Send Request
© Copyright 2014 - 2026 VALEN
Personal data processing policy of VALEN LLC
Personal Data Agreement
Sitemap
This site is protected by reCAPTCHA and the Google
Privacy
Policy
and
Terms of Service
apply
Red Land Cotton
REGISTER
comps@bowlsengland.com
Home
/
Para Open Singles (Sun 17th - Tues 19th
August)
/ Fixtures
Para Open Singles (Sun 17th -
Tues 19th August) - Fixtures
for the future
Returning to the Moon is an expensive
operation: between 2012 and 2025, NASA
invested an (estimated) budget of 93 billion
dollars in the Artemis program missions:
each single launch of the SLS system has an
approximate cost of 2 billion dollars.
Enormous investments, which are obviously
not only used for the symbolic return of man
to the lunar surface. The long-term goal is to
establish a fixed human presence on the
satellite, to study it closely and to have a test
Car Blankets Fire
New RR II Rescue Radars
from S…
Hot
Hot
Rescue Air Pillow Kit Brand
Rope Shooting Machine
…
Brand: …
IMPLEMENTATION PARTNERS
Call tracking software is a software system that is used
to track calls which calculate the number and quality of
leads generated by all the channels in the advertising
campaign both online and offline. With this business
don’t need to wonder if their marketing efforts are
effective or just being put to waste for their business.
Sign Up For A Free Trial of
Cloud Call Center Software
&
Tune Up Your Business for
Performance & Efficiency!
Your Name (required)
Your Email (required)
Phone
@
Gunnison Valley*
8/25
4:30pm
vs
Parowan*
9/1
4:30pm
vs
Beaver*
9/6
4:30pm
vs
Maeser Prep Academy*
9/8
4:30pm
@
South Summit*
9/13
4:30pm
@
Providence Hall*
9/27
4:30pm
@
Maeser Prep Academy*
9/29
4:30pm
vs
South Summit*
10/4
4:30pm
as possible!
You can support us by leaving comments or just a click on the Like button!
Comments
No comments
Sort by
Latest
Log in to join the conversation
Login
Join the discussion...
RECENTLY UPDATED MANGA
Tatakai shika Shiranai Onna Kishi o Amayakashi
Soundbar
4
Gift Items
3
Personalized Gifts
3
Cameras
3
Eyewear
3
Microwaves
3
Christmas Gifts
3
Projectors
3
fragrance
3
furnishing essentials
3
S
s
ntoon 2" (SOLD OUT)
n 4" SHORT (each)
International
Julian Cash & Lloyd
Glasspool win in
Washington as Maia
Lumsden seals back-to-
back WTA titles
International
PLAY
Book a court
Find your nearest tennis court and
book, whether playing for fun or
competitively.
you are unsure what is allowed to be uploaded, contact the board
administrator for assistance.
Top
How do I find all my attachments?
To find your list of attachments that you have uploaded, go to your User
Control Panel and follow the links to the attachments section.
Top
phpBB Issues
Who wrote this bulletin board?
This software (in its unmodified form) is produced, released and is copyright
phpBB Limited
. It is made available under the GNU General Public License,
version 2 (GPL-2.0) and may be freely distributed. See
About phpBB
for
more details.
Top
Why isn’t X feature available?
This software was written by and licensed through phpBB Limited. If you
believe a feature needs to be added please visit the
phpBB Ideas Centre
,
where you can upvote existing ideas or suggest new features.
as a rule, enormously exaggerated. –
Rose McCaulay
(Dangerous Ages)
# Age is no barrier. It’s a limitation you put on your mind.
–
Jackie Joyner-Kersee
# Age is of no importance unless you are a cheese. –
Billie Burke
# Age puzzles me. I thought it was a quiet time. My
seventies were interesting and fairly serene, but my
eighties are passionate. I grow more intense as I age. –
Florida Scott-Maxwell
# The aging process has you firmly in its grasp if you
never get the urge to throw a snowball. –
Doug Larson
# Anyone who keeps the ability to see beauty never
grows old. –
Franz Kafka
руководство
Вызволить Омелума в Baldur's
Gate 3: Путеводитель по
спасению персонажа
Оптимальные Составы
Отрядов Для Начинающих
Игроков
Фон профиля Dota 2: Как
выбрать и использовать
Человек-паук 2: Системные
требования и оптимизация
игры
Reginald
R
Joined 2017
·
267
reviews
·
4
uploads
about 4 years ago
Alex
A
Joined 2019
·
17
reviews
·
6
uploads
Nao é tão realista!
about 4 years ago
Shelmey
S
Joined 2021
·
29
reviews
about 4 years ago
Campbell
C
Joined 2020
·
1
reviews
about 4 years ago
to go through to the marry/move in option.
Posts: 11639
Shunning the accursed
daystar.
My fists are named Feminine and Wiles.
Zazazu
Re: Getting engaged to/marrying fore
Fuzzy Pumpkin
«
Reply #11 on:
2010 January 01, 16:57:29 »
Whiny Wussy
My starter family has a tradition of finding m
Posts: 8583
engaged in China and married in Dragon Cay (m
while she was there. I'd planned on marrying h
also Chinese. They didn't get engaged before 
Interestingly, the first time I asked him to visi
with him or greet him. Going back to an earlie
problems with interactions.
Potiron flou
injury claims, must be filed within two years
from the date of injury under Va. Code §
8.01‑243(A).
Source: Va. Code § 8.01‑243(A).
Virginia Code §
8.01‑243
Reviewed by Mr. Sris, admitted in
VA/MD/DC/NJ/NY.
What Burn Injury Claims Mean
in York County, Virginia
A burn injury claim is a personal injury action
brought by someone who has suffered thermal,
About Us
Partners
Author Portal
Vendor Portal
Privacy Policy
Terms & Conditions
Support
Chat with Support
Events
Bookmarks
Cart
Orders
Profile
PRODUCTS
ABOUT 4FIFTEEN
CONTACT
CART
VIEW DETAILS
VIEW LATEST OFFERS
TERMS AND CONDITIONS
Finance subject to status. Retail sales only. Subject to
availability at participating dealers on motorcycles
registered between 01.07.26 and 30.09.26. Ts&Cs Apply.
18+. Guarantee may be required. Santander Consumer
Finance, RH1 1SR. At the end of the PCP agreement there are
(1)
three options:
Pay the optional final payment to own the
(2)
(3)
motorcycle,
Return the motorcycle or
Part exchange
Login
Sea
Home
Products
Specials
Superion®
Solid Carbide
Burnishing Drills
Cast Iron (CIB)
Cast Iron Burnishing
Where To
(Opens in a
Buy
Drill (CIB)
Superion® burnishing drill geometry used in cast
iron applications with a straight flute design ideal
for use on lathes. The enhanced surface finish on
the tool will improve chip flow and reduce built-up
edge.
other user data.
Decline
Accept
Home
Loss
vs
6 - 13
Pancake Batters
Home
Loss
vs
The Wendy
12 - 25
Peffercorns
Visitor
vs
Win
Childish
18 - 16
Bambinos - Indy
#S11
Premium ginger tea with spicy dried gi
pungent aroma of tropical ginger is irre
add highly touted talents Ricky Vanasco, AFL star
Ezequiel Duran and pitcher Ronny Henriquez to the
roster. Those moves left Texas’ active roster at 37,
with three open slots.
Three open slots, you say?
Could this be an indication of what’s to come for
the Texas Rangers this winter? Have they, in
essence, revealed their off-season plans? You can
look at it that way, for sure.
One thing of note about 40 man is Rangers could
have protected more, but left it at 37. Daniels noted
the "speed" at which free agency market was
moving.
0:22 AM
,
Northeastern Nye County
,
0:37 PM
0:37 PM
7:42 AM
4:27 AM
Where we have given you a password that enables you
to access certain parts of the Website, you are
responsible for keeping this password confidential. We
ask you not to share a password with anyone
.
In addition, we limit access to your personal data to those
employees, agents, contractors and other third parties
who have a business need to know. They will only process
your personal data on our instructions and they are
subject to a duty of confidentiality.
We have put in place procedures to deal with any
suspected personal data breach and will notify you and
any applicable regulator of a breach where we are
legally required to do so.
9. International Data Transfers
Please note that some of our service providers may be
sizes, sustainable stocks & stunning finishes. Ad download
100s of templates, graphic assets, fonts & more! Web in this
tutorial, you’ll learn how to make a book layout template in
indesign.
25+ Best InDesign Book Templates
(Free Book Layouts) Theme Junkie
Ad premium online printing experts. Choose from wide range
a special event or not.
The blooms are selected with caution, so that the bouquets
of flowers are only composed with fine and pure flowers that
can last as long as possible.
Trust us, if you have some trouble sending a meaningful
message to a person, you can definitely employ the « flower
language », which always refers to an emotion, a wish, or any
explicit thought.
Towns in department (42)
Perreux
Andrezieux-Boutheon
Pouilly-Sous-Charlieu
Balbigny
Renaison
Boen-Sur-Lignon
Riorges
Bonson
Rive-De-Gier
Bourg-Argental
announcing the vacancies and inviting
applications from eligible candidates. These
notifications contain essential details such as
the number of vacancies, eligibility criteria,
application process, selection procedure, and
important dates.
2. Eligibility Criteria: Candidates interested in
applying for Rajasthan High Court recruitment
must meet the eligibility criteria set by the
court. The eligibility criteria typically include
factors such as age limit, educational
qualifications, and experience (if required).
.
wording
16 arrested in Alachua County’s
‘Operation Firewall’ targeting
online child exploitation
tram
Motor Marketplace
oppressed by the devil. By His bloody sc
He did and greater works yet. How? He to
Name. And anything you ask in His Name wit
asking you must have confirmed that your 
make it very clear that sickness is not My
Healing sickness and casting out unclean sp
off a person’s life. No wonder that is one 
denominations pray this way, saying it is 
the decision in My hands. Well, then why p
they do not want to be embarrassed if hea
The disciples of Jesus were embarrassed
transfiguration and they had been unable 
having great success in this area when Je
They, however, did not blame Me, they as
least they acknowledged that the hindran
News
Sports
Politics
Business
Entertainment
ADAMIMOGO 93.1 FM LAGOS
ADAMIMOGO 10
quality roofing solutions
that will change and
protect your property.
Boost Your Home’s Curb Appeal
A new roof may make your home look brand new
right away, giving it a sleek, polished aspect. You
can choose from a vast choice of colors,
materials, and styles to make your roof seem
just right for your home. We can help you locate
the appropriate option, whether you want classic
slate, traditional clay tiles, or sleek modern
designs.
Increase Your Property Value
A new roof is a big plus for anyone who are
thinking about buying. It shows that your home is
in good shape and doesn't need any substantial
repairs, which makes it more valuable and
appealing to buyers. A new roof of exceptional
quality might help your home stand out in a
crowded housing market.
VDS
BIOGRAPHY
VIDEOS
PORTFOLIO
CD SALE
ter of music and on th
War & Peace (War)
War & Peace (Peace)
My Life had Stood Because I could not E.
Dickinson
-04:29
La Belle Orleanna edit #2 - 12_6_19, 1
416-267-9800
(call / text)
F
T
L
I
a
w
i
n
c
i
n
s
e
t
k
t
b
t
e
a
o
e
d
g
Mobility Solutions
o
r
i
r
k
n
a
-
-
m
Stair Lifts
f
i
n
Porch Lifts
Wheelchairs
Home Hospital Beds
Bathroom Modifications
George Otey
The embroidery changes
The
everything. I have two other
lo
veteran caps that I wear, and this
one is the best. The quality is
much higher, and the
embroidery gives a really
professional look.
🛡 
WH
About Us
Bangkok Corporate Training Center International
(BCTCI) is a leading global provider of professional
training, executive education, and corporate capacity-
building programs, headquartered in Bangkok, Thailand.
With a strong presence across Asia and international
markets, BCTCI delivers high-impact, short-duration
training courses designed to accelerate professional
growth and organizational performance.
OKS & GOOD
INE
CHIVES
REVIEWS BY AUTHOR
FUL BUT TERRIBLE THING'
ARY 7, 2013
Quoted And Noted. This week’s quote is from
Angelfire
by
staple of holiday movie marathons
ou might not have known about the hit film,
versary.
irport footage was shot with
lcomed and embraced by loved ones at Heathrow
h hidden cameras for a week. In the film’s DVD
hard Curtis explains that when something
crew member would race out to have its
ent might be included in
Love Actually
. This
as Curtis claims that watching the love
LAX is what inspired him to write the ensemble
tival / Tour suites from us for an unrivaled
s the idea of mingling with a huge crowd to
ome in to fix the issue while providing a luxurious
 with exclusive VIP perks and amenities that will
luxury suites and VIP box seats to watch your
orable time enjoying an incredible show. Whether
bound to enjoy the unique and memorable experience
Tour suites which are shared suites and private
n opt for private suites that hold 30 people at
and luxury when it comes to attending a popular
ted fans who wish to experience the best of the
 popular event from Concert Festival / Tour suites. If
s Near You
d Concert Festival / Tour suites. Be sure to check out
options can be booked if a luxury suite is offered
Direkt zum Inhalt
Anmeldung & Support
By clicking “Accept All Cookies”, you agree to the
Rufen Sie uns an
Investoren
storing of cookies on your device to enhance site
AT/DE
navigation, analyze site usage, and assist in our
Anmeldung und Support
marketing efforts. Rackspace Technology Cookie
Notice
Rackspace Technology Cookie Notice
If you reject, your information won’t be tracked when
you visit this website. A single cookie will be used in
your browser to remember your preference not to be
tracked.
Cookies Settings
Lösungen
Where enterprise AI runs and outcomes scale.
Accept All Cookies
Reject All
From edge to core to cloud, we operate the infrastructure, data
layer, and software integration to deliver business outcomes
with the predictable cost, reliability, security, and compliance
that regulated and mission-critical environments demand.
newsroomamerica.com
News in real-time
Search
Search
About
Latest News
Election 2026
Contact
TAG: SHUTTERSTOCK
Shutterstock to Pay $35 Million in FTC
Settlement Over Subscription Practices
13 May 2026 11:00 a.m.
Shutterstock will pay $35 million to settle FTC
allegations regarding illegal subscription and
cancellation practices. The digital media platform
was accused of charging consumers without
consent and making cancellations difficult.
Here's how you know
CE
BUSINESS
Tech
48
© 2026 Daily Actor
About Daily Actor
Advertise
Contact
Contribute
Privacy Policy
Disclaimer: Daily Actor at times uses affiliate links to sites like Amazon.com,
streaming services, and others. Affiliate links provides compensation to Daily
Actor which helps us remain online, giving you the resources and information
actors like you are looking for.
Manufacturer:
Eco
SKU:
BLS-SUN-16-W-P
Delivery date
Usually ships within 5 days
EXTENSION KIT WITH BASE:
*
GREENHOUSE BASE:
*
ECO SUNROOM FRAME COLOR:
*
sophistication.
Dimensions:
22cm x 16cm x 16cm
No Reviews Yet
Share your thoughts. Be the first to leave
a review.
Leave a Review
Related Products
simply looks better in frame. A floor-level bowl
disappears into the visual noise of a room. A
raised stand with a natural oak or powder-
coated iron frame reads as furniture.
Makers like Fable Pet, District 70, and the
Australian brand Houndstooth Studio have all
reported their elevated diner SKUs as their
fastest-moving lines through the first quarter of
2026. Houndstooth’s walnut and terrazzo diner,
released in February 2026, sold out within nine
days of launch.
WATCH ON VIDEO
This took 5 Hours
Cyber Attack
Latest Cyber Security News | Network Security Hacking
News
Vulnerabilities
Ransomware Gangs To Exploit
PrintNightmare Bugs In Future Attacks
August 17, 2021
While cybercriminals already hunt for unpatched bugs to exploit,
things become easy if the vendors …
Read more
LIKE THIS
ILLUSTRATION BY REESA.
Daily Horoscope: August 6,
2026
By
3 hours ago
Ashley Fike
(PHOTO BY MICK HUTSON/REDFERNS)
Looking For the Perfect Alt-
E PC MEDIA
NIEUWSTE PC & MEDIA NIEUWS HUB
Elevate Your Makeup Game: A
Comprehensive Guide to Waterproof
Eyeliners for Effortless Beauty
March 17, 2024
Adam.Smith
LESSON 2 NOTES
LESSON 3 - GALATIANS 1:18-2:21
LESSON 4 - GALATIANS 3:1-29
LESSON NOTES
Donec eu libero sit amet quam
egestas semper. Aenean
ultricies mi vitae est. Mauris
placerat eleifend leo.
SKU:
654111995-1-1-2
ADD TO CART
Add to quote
================
Within the listing above, the range opens at the line with "bound to enjoy" and closes at the line with "layer, and software". Reproduce exactly the lines of that range, including both ends.

» Problem solution:
bound to enjoy the unique and memorable experience
Tour suites which are shared suites and private
n opt for private suites that hold 30 people at
and luxury when it comes to attending a popular
ted fans who wish to experience the best of the
 popular event from Concert Festival / Tour suites. If
s Near You
d Concert Festival / Tour suites. Be sure to check out
options can be booked if a luxury suite is offered
Direkt zum Inhalt
Anmeldung & Support
By clicking “Accept All Cookies”, you agree to the
Rufen Sie uns an
Investoren
storing of cookies on your device to enhance site
AT/DE
navigation, analyze site usage, and assist in our
Anmeldung und Support
marketing efforts. Rackspace Technology Cookie
Notice
Rackspace Technology Cookie Notice
If you reject, your information won’t be tracked when
you visit this website. A single cookie will be used in
your browser to remember your preference not to be
tracked.
Cookies Settings
Lösungen
Where enterprise AI runs and outcomes scale.
Accept All Cookies
Reject All
From edge to core to cloud, we operate the infrastructure, data
layer, and software integration to deliver business outcomes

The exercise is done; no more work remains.